PHACOLYTIC GLAUCOMA
Leakage of lens material through an intact lens capsule obstructs outflow channels (typically in the presence of a hypermature cataract).
Pain, decreased vision (despite poor vision from cataract, increased blurring may be noticeable), tearing, red eye, and photophobia.
Markedly increased IOP, accompanied by iridescent particles and white material in the anterior chamber or on anterior surface of lens capsule. No KP. A mature or hypermature (liquefied, Morgagnian) cataract is typical. May occur less commonly in presence of an immature cataract with liquefaction of the posterior cortex. Pain is usually severe.
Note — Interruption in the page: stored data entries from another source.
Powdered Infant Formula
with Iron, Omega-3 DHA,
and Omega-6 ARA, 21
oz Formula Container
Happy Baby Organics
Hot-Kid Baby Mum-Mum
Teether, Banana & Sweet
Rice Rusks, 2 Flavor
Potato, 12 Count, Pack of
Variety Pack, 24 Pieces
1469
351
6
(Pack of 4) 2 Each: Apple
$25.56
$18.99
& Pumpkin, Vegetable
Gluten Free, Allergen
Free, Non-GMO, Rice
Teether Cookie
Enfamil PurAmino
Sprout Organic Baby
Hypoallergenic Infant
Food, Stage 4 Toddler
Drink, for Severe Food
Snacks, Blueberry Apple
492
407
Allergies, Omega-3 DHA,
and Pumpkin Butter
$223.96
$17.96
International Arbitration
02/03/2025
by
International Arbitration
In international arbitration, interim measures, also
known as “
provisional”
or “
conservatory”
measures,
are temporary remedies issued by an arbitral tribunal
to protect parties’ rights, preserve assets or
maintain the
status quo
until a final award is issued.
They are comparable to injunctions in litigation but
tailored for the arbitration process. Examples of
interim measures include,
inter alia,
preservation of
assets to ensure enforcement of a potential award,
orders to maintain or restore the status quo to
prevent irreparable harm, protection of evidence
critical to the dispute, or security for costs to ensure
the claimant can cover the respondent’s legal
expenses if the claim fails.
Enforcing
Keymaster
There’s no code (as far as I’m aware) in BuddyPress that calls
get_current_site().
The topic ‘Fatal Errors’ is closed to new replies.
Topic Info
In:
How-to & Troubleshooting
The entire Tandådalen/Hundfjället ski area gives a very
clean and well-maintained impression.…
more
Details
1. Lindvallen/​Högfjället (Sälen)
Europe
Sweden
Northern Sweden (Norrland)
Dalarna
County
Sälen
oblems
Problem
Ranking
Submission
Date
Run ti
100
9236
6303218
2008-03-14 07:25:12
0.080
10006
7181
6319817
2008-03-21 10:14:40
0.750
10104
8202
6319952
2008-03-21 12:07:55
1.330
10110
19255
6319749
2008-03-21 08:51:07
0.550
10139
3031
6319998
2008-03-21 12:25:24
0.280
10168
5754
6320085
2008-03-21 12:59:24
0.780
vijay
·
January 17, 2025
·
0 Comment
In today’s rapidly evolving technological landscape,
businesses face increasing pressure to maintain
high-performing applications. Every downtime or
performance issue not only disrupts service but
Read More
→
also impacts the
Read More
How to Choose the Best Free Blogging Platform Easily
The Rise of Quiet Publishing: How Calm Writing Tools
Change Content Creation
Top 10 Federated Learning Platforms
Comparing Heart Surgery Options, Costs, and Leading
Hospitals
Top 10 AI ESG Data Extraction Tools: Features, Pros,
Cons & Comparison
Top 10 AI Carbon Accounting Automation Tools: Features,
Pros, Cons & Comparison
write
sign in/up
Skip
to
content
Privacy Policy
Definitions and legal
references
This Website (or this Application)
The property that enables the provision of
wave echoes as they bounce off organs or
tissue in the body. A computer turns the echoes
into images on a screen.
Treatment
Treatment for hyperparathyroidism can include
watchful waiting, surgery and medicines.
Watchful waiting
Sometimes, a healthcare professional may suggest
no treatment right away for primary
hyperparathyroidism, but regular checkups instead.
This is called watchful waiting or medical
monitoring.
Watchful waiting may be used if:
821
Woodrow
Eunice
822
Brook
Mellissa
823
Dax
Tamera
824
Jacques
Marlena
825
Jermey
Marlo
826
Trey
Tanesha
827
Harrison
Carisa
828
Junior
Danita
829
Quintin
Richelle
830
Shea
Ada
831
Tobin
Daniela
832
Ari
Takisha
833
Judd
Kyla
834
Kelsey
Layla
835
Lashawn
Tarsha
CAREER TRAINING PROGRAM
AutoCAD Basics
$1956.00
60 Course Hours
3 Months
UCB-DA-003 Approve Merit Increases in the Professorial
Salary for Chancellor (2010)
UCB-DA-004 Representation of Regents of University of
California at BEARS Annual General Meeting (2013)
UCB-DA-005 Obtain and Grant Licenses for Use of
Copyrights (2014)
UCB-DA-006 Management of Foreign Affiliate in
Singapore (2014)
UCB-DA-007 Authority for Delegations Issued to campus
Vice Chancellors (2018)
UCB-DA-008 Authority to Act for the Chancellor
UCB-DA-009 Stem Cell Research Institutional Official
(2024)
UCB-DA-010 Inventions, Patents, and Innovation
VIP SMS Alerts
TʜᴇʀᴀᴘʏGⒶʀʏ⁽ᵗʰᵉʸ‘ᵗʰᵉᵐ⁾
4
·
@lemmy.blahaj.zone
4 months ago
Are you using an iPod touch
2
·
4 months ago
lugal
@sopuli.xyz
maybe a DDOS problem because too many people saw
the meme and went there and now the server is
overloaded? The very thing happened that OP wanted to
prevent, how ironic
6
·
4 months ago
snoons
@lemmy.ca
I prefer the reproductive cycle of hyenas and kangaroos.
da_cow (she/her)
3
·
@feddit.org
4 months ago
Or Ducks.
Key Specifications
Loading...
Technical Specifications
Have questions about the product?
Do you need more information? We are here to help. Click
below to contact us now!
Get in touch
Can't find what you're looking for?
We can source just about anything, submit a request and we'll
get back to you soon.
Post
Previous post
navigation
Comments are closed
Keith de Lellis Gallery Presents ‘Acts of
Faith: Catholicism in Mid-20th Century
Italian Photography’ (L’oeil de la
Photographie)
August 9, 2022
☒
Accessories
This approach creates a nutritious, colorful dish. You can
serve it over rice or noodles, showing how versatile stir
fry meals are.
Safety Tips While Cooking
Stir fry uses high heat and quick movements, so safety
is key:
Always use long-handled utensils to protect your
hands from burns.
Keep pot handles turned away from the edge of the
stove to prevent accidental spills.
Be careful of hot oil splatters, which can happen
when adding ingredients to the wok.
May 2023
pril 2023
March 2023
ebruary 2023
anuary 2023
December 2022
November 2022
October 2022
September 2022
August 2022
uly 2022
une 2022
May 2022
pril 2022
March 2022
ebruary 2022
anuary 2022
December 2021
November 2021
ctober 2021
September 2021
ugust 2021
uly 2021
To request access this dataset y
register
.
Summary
Microcystic corneal edema, anterior chamber cell and flare (cells may be larger than typical uveitic white blood cells), pseudohypopyon, and severe conjunctival injection. Gonioscopy reveals open anterior chamber angles. Clumps of macrophages may be seen in the inferior angle.
All of the following can produce an acute increase in IOP to high levels, but none display iridescent particles in the anterior chamber:
Inflammatory glaucoma. See 9.7, Uveitic Glaucoma.
Acute angle-closure glaucoma. See 9.4, Acute Angle Closure Attack.
Lens particle glaucoma. See 9.11.2, Lens Particle Glaucoma.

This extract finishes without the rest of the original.